Bio::DB::Qual - Fast indexed access to quality files

  use Bio::DB::Qual;
  # create database from directory of qual files
  my $db      = Bio::DB::Qual->new('/path/to/qual/files/');
  my @ids     = $db->get_all_primary_ids;
  # Simple access
  my @qualarr = @{$db->qual('CHROMOSOME_I',4_000_000 => 4_100_000)};
  my @revqual = @{$db->qual('CHROMOSOME_I',4_100_000 => 4_000_000)};
  my $length  = $db->length('CHROMOSOME_I');
  my $header  = $db->header('CHROMOSOME_I');
  # Access to sequence objects.
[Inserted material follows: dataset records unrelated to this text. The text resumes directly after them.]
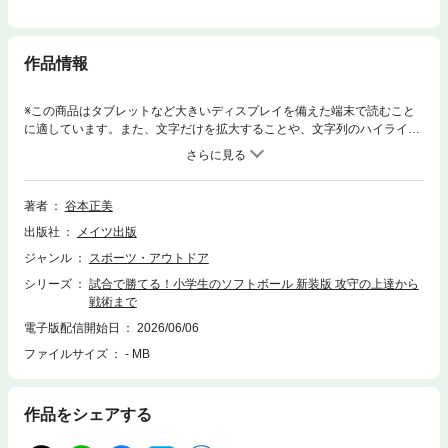
作品情報
※この商品はタブレットなど大きいディスプレイを備えた端末で読むこと
に適しています。また、文字だけを拡大することや、文字列のハイライ
ト、検索、辞書の参照、引用などの機能が使用できません。★ 全国大会
優勝へ導いた監督が 実力アップのポイントをわかりやすく解説!★「打
撃」「守備」「走塁」「フォーメーション」 ★ すぐに活きる実践スキ
ルや ポジション別のアドバイスでもっと活躍できる!◇◆◇ 監修者か
著者
谷本正美
らのコメント ◇◆◇ソフトボールの魅力は、スピード感のある試合展開で
出版社
メイツ出版
す。ソフトボールは、塁間が狭いため、選手は常に攻守において一歩目を
素早く走り出す必要があります。選手たちがグラウンドを素早く機敏に動
ジャンル
スポーツ・アウトドア
く様は、見ている人にも、心躍る高揚感を与えてくれます。日本一を目指
シリーズ
試合で勝てる！小学生のソフトボール 新装版 攻守の上達から
し、努力した日々、そして仲間達と学んだ、チームプレーの楽しさや試合
戦術まで
に勝つことで得られる達成感、チーム間での競争心というのは、この先、
どんなことに挑戦していくうえでもプラスに働くことでしょう。この本で
電子版配信開始日
2026/06/06
は、ソフトボールの守備、ピッチング、バッティングなどの基本的な技術
ファイルサイズ
- MB
から、試合で役立つ戦術のコツに至るまでを分かりやすく解説していま
す。初心者だけでなく、すでにソフトボールを始めている子が、さらにレ
ベルアップできるような内容になっていると思います。この本が一生懸
作品をシェアする
命、ソフトボールを頑張っている子どもたちをはじめ、日々子どものサポ
ートをしてくれる指導者や保護者の皆様のお役に立てたら幸いです。横須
See Bio::PrimarySeqI.
  my $obj     = $db->get_Qual_by_id('CHROMOSOME_I');
  my @qual    = @{$obj->qual};
  my @subqual = @{$obj->subqual(4_000_000 => 4_100_000)};
  my $length  = $obj->length;
  # Loop through sequence objects
  my $stream  = $db->get_PrimarySeq_stream;
  while (my $qual = $stream->next_seq) {
    # Bio::Seq::PrimaryQual operations
  # Filehandle access
  my $fh = Bio::DB::Qual->newFh('/path/to/qual/files/');
  while (my $qual = <$fh>) {
    # Bio::Seq::PrimaryQual operations
  # Tied hash access
  tie %qualities,'Bio::DB::Qual','/path/to/qual/files/';
  print $qualities{'CHROMOSOME_I:1,20000'};


Bio::DB::Qual provides indexed access to a single Fasta file, several files, or a directory of files. It provides random access to each quality score entry without having to read the file from the beginning. Access to subqualities (portions of a quality score) is provided, although contrary to Bio::DB::Fasta, the full quality score has to be brought in memory. Bio::DB::Qual is based on Bio::DB::IndexedBase. See this module's documentation for details.
The qual files should contain decimal quality scores. Entries may have any line length up to 65,536 characters, and different line lengths are allowed in the same file. However, within a quality score entry, all lines must be the same length except for the last. An error will be thrown if this is not the case.
The module uses /^>(\S+)/ to extract the primary ID of each quality score from the qual header. See -makeid in Bio::DB::IndexedBase to pass a callback routine to reversibly modify this primary ID, e.g. if you wish to extract a specific portion of the gi|gb|abc|xyz GenBank IDs.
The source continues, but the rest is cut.